Well-known Swiss dishes include raclette and fondue (molten cheese eaten with bread or potatoes), rösti (fried grated potatoes), muesli (an oatmeal breakfast dish) and Zürcher Geschnetzeltes (veal and mushrooms on a cream sauce).

Food and dishes[edit]

A cart displaying food produced in Switzerland.
Swiss chocolate often have entire aisles in Swiss supermarkets just for them, as this one in Interlaken

There are many regional dishes in Switzerland. One example is Zürcher Geschnetzeltes, thin strips of veal with mushrooms in a cream sauce served with Rösti. Italian cuisine is popular in contemporary Switzerland, particularly pasta and pizza. Foods often associated with Switzerland include particular types of cheese and milk chocolate. Swiss cheeses, in particular Emmental cheese, Gruyère, Vacherin, and Appenzeller, are famous Swiss products. The most popular cheese dishes are fondue and raclette. Both these dishes were originally regional dishes, but were popularized by the Swiss Cheese Union to boost sales of cheese.

Rösti is a popular potato dish that is eaten all over Switzerland. It was originally a breakfast food,[2] but this has been replaced by the muesli, which is commonly eaten for breakfast and in Switzerland goes by the name of "Birchermüesli" ("Birchermiesli" in some regions). For breakfast and dinner many Swiss enjoy sliced bread with butter and jam. There is a wide variety of bread rolls available in Switzerland. Bread and cheese is a popular dish for dinner.

Tarts and quiches are also traditional Swiss dishes. Tarts in particular are made with all sorts of toppings, from sweet apple to onion.

In the Italian-speaking part of Switzerland, the Ticino area, one will find a type of restaurant unique to the region. The Grotto is a rustic eatery, offering traditional food ranging from pasta to homemade meat specialties. Popular dishes are Luganighe and Luganighetta, a type of artisan sausages. Authentic grottoes are old wine caves re-functioned into restaurants. Due to their nature they are mostly found in or around forests and built against a rocky background. Typically, the facade is built from granite blocks and the outside tables and benches are made of the same stone as well. Grottoes are popular with locals and tourists alike, especially during the hot summer months.[3]

Recipes from the French part of Switzerland[edit]
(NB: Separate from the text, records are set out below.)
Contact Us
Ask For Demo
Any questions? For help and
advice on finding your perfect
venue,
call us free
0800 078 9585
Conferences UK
  • Carac: A Swiss shortcrust chocolate
  • Fondue: Melted cheese served in a communal pot, which small pieces of bread or potatoes are dipped into.
  • Malakoff: Fried cheese balls or sticks from the canton of Vaud.
  • Meringue: Swiss Meringue with double cream from Gruyère.
  • Papet vaudois: the canton of Vaud is home to this filling dish of leeks and potatoes (hence the name vaudois). It is usually served with Saucisse au chou (cabbage sausage).
  • Raclette: Hot cheese scraped over potatoes, served with small gherkins, pickled onions etc.
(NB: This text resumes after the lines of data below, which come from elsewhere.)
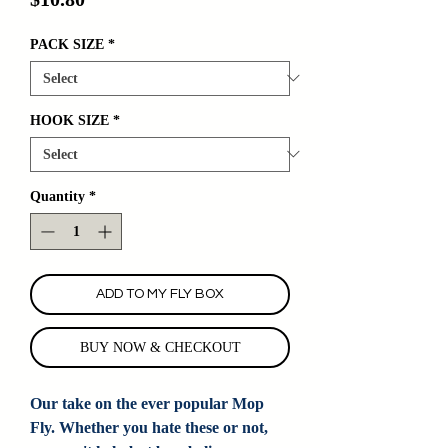
PACK SIZE
*
HOOK SIZE
*
Quantity
*
ADD TO MY FLY BOX
BUY NOW & CHECKOUT
Our take on the ever popular Mop
Fly. Whether you hate these or not,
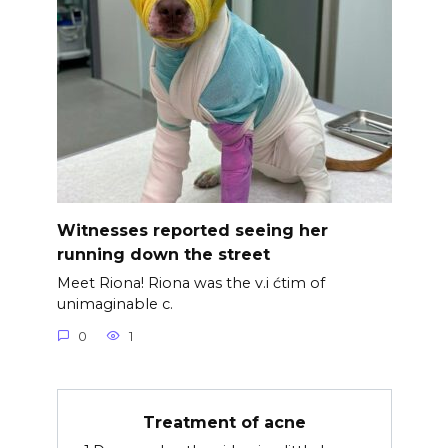
Witnesses reported seeing her
running down the street
Meet Riona! Riona was the v.i ćtim of
unimaginable c.
0
1
Treatment of acne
Recipes from the German part of Switzerland[edit]

  • Aargauer Rüblitorte mit Zitronen Zuckerguss (AG)
  • Älplermagronen [de; als] (Alpine herdsman's macaroni): This dish is a frugal all-in-one dish making use of the ingredients the herdsmen had at hand in their alpine cottages: macaroni, potatoes, onions, small pieces of bacon, and melted cheese. Traditionally Älplermagronen is served with applesauce instead of vegetables or salad.
  • Zürcher Geschnetzeltes (English: cut meat, Zurich style; French: émincé de veau a la Zurichoise). This dish typically consists of sliced strips of veal in a creamy white wine sauce. Zürcher Geschnetzeltes is often served with Rösti.
  • Appenzeller Käsefladen
  • Appenzeller Mostbröckli
  • Basler Mehlsuppe (BS)
  • Basler Käsewähe (BS)
  • Basler Läckerli
  • Bauernbrot
  • Berner Platte (BE)
  • Berner Rösti (BE)
  • Berner Lebkuchen (BE)
  • Biber(li) (Appenzell)
  • Bündner Nusstorte (GR)
  • Bündnerfleisch (GR)
  • Emmental Apple Rösti (German: Emmentaler Apfelrösti: Made from old bread, apple, and sugar, this used to be a very popular sweet dish made from leftovers, since the ingredients were usually at hand and the preparation is very simple. The recipe comes from the Emmental ("Emmen Valley") in the canton of Bern, the home of the famous Emmentaler cheese.
  • Fotzel slices (German: Fotzelschnitten): Nobody really knows how this dish got its name. Literally, "Fotzel" means a torn-off scrap of paper. Stale bread can be used to make fotzel slices, which made it an ideal recipe for homemakers accustomed to never throwing bread away.
  • Cholera (VS)
  • Cordon Bleu
  • Fasnachtschüechli
  • Fastenwähe (BS)
  • Fleischvogel
  • Gehacktes mit Hörnli
  • Glarner Birnbrot (GL)
  • Gnottene/Gottus (VS)
  • Kalberwurst (GL): A sausage with a distinctive, creamy flavor that originated in the canton of Glarus, kalberwurst is made with veal, milk, ground crackers, and mild spices. It has a smooth texture and mild taste, and although most sausages are smoked, kalberwurst is not. It is often cooked with onions and gravy.
  • Kappeler Milchsuppe: Milk soup.
  • Landjäger: A semi-dried sausage traditionally made in Switzerland, but also in Southern Germany, Austria, and Alsace. It is popular as a snack food during activities such as hiking. It also has a history as soldier's food because it keeps without refrigeration and comes in single-meal portions. Landjäger tastes similar to dried salami.
  • Innerschweizer Chäs-Chueche
  • Innerschweizer Zigerkrapfen
  • Luzerner Birrenbrot (LU)
  • Luzerner Chügelipastetli (LU)
  • Luzerner Lebkuchen (LU)
  • Magenbrot (BS)
  • Meitschibei (BE)
  • Meringue (Meiringen)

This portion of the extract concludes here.